-- Task --
Would you print all of the entries exactly, please, but without their pictures?

-- Page images and extracted text --
-- Opening Marker --

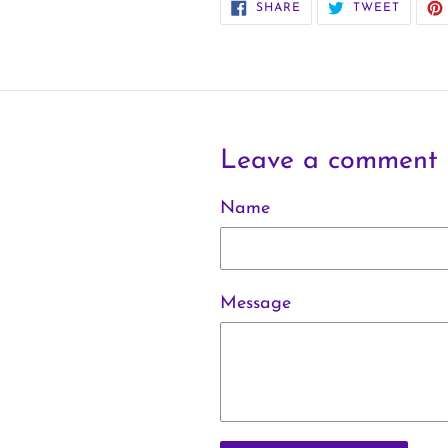
SHARE
TWEET
SHARE
TWEET
ON
ON
FACEBOOK
TWITT
Leave a comment
Name
Message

-- Closing Marker --

-- Reply --
SHARE
TWEET
SHARE
TWEET
ON
ON
FACEBOOK
TWITT
Leave a comment
Name
Message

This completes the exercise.